In the end, Lomax says, he and his colleagues have “unearthed the most complete skeleton of a large prehistoric reptile ever discovered in Britain.”

Though the find has yet to be formally described, Jorge Velez-Juarbe, a palaeontologist at the Natural History Museum of Los Angeles County who was not involved in the excavation, calls it an “amazing discovery” that offers a new window into the evolutionary history of these aquatic reptiles. “As in whales,” he says, “ichthyosaurs reached gigantic sizes more than once in different lineages throughout their history.”

The evolution of a sea monster

The Rutland ichthyosaur is still in the process of being freed from the rock in which it was encased. Nevertheless, Lomax says, “we took every single measurement possible and thousands of photographs,” which formed the basis for a 3D model of the bones.

At present, the Rutland skeleton is hypothesised to represent an ichthyosaur called Temnodontosaurus trigonodon, a species principally known from isolated bones found in the Jurassic rocks of Germany. In the early part of the Jurassic, about 180 million years ago, these reptiles were the largest marine predators on the planet, Lomax says.

While the animals are most popularly portrayed as dolphin-like squid snatchers, the role of ichthyosaurs as enormous seagoing carnivores is just beginning to come into focus. Other ichthyosaur fossils indicate that the largest species could feed on their fellow marine reptiles, such as the long-necked plesiosaurs and perhaps other ichthyosaurs.

Another ichthyosaur might have even tried to make a meal of the Rutland skeleton. The excavators found several isolated Temnodontosaurus teeth around the skeleton, often a sign of scavenging.

“One large tooth was found next to where part of the tail appears to have been pulled,” Lomax says, hinting that another ichthyosaur came along before burial to scavenge on the carcass.

An enormous fossil reptile unearthed in England is one of the most complete large ichthyosaurs ever found.
Photograph by Anglian Water

A repeat giant

In a recent Science study, Velez-Juarbe described another, much older giant ichthyosaur from Nevada called Cymbospondylus youngorum. That animal had evolved about three million years after the first ichthyosaurs, which were only about six feet long. Cymbospondylus youngorum, by contrast, is among the largest ichthyosaurs ever found, with a skull that is more than six feet long.

While three million years may seem like a long time, it’s absolutely speedy compared to the evolutionary growth of whales, which took about 50 million years to go from their smaller land-dwelling ancestors to ocean giants.

What might have allowed ichthyosaurs to repeatedly and rapidly evolve enormous sizes is still an open question. In the early Triassic, Velez-Juarbe says, the ancient food webs seemed to have been rich and relatively stable—a full menu of marine invertebrates to support a flotilla of predatory reptiles. Coil-shelled cephalopods called ammonoids were so abundant that they formed a stable part of the ichthyosaur diet all by themselves.

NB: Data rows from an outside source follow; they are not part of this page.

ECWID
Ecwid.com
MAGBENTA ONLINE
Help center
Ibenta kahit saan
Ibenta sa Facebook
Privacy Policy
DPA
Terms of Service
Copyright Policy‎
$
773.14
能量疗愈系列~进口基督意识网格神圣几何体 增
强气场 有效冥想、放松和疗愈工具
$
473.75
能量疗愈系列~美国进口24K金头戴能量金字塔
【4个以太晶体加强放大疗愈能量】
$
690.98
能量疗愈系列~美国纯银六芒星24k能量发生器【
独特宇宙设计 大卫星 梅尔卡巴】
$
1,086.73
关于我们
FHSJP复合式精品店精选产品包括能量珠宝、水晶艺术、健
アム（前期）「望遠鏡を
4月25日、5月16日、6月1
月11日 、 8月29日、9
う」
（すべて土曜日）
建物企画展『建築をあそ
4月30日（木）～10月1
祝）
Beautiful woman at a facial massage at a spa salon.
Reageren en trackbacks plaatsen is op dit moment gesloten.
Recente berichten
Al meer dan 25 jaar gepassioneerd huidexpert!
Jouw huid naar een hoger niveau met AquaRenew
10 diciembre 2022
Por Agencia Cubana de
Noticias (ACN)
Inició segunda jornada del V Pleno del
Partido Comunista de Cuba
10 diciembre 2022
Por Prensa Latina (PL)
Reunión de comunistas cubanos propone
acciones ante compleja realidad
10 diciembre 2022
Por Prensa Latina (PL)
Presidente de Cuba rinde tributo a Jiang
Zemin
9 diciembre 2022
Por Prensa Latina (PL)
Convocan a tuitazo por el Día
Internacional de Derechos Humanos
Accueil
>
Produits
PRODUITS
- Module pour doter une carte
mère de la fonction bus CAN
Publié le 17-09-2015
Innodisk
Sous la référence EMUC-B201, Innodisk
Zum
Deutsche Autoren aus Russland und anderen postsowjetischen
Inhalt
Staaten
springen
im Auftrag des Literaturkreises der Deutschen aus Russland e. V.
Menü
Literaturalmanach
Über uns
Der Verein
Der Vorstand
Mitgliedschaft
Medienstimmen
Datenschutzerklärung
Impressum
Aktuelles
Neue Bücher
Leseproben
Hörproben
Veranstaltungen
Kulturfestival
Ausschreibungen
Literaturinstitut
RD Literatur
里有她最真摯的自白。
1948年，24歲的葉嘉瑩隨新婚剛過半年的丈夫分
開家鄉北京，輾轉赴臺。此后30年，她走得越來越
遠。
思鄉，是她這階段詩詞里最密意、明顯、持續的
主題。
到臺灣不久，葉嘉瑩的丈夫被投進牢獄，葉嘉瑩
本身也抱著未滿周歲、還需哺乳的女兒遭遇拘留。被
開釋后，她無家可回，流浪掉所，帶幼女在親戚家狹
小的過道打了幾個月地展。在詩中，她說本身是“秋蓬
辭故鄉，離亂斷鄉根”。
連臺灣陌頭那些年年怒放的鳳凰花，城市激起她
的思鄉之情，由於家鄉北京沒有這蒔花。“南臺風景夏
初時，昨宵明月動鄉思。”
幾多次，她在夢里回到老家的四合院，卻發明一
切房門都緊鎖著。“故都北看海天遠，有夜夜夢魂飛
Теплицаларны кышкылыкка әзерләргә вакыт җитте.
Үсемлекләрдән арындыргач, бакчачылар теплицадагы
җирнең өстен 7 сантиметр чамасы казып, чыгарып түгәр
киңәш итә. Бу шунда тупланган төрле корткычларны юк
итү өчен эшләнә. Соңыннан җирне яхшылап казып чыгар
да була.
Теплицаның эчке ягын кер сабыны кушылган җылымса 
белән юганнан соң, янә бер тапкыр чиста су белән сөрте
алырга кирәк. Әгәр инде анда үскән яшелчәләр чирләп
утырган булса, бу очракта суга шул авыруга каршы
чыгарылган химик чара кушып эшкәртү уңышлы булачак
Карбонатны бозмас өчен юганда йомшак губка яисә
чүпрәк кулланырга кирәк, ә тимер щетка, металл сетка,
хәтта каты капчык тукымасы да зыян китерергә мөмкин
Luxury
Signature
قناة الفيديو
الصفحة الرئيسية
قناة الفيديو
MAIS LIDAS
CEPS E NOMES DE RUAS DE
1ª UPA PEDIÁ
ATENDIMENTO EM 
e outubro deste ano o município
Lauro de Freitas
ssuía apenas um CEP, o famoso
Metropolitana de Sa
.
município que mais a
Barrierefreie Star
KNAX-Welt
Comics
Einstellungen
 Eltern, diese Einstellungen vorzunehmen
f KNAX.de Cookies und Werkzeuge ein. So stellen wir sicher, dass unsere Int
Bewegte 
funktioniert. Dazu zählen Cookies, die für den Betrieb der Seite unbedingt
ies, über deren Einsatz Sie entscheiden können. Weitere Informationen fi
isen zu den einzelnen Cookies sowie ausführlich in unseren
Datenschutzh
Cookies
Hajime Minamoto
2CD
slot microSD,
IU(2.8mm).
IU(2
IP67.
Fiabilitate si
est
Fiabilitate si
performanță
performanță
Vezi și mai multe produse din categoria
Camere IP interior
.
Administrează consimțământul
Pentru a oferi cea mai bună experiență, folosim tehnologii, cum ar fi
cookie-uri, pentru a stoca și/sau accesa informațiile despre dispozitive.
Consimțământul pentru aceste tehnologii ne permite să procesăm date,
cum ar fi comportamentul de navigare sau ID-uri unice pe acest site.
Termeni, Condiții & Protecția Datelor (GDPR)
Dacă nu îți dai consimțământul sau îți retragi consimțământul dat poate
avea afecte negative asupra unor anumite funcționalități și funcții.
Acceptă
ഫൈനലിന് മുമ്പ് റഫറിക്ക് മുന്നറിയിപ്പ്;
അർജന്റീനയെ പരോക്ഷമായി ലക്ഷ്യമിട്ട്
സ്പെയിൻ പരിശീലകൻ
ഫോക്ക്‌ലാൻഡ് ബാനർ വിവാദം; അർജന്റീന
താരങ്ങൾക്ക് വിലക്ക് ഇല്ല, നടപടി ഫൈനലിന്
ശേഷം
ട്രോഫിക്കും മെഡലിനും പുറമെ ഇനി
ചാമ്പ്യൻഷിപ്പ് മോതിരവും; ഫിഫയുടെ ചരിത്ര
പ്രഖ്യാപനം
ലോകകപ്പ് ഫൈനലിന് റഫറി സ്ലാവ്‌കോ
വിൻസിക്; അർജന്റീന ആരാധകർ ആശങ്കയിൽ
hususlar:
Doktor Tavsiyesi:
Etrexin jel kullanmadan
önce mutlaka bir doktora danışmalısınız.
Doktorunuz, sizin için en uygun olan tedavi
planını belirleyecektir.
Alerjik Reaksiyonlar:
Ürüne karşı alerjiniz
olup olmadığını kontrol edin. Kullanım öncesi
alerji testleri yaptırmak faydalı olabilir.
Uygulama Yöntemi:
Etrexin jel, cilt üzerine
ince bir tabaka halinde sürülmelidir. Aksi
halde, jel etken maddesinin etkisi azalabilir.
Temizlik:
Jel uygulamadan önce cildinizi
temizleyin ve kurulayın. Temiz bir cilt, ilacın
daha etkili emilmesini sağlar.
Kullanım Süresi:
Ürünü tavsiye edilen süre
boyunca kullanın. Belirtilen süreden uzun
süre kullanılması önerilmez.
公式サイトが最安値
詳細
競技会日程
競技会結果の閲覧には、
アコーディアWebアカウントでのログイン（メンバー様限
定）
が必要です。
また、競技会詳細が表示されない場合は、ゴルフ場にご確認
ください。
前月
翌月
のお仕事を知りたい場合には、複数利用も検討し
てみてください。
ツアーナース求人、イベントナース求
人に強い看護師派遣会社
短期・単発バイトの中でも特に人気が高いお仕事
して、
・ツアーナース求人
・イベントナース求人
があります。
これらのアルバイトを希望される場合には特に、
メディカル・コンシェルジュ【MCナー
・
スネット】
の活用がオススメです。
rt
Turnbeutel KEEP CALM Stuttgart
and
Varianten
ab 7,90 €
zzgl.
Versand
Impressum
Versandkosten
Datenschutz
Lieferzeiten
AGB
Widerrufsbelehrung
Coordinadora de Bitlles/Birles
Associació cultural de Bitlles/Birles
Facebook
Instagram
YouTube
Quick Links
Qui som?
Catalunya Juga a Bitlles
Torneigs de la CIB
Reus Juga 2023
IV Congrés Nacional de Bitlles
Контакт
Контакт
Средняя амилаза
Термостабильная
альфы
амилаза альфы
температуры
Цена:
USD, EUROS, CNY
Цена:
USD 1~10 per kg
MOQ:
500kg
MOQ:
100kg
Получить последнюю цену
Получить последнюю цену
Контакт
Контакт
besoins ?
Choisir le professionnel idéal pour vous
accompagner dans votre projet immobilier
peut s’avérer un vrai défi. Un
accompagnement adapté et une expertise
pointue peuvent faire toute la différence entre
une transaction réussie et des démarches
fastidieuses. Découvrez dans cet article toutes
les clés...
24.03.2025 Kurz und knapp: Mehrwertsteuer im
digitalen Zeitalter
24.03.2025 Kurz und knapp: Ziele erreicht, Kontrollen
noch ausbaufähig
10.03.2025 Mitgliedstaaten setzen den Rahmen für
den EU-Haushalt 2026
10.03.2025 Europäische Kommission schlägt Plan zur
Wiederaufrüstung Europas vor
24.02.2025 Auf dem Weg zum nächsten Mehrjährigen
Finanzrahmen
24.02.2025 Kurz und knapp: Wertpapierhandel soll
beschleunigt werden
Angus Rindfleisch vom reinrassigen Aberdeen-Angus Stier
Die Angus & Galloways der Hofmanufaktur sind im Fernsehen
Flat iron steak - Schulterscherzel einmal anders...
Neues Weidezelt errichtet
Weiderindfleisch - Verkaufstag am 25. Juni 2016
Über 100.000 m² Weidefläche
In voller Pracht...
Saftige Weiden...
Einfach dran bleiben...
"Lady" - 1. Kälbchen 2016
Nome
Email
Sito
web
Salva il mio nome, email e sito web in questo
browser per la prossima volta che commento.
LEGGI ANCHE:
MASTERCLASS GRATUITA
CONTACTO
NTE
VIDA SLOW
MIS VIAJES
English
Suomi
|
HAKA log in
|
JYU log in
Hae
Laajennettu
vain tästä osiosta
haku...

“There was a lot of food in the Lower and Middle Triassic, and that was likely a reason why they were able to reach such large body sizes at surprisingly fast evolutionary rates,” Velez-Juarbe says.

Several species of whale-size ichthyosaurs evolved during this time, but they disappeared when a mass extinction struck 201 million years ago, marking the end of the Triassic period. The surviving ichthyosaurs were smaller, but some soon ballooned in size again.

“In the Early Jurassic, the first marine vertebrates to reach gigantic size were once again the ichthyosaurs,” Lomax says, with the Rutland specimen being the largest and most complete skeleton of this second wave. While the Triassic ichthyosaurs are still the largest of these animals known, “Temnodontosaurus was no minnow,” Bennion says.

By looking at the teeth of the new specimen, Velez-Juarbe says, palaeontologists may get a better idea of what the Rutland ichthyosaur was eating and what role it played in its later Jurassic ecosystem.

The sudden influx of these giant ichthyosaur discoveries almost certainly indicates that there are more to be found, even in a well-searched place like England. Some of these fish-like lizards were the first giant-size animals on the planet, and learning more about them can help scientists better understand the role of ocean leviathans throughout history.